The staff ride began by raising the American flag over the national cemetery in the morning mist. Led by a six-soldier color guard, the flag-raising honored the battle's 24,000 Federal and Confederate casualties. The second stop on the staff ride brought the group to the west bank of the Tennessee River at Pittsburg Landing. There, students presented an overview of the battle and the significance of the terrain. Many students said this was their favorite stop of the day. Later, the group visited eleven other significant spots on the 4,000-acre battlefield. Students, including international exchange officers, briefed a significant event at each stop throughout the day. After the six-hour staff ride, students concluded by focusing on the lessons learned from this battle 142 years ago.
After the tour, the class drove to Jackson, Tennessee, to spend the night before driving back to Fort Leonard Wood the following morning.

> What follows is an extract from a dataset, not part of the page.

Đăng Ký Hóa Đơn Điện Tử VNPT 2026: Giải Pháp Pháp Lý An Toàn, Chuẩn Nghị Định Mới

"Doing a staff ride really gives you an appreciation for history," said one student. "Right now we are in the business of making history in Iraq and Afghanistan. It's important to realize that decisions we make today are going to be read about and analyzed one day. And of course, there is the fact that even though times are so different, some things still are the same. For instance, the fighting spirit of the individual soldier."
Captain Eagan is a 2001 graduate of the US Military Academy at West Point and a 2005 graduate of the Military Police Captains Career Course. She is stationed at Fort Stewart, Georgia.